TRIBUNNEWS.COM, JAKARTA – Ketua Pansus Hak Angket Komisi Pemberantasan Korupsi (KPK), Agun Gunandjar Sudarsa menyebutkan, gaya penyidik KPK melakukan operasi tangkap tangan (OTT) hanya untuk mengkriminalisasi lembaga penegak hukum.
Misalnya, kasus mantan Hakim Pengadilan Jakarta Pusat, Syarifuddin Umar yang mengaku menjadi korban konspirasi jahat penyidik KPK terkait suap gugatan kepailitan yang penuh rekayasa.

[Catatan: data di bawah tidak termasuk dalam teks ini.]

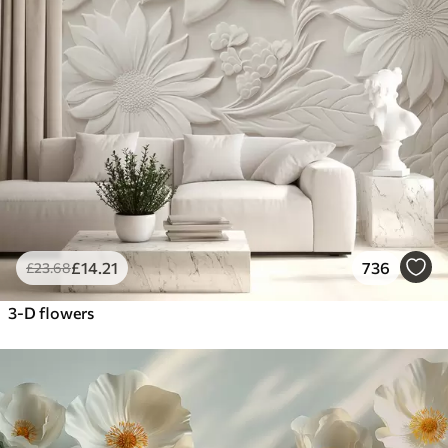
£
14
.21
736
£
23
.68
3-D flowers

Menurutnya, KPK terus mengulang drama dan pembohongan publik dalam merekayasa cerita soal sadapan.
Baca: 1.500 Pekerja Wanita Jalani Pemeriksaan Leher Rahim Gratis
Untuk itu Agun mengusulkan supaya OTT KPK dilakukan lewat mekanisme yang benar, tidak seperti kasus yang dialami Syarifudin. Yakni, OTT itu dilakukan atas bahan-bahan yang orang tidak mengerti tentang penyadapan.
"Kata-kata pengkalimatan yang diperoleh dari sebuah handphone, rekaman itu bisa diperdengarkan seolah-olah hasil penyadapan. Padahal sadapan itu kan disadap, ini engga dari HP," kata Agun saat menggelar rapat bersama Syarifuddin di Gedung DPR RI, Jakarta, Senin (21/8/2017) malam.
Politikus Partai Golkar ini menjelaskan, dalam kasus Syarifuddin, tidak ada istilah sadap. Pasalnya HP miliknya disita, dan rekaman diambil. Sehingga ini dikategorikan kriminalisasi.
"Jadi OTT ini patut diduga bentuk kriminalisasi terhadap para penegak hukum," ujarnya.
Terkait hal tersebut, anggota Komisi III DPR ini ingin mempelajari dulu soal OTT yang terjadi terhadap panitera di Pengadilan Negeri Jakarta Selatan tadi siang usai KPK menjalani eksekusi pembayaran uang terhadap mantan Hakim Syarifudin Umar.
"Saya pelajari dulu deh, baru membaca beritanya. Yang pasti menarik buat pansus, kami akan dalami, kami akan kaji. OTT itu suatu peristiwa yang pelaku dan alat bukti pada waktu yang sama, di tempat yang sama, itu OTT. Tapi yang sering terjadi kan, banyak orang di lokasi berbeda ditangkap juga," kata Agun.
Menurutnya, melihat strategi kinerja KPK ini melalui sebuah pembunuhan karakter, sebuah demoralisasi karena lebih banyak dikait-kaitkan dengan wanita. Sebab, hampir semua kasus dikaitkan opini publik lebih dulu.
"Nah itu kalau seolah-olah menjadi lembaga terpercaya seolah-olah seperti dewa, sehingga masyarakat mata publik itu tertutup. Seolah-olah yang dikerjakan KPK itu benar adanya, padahal menurut saya sampah," kata Agun.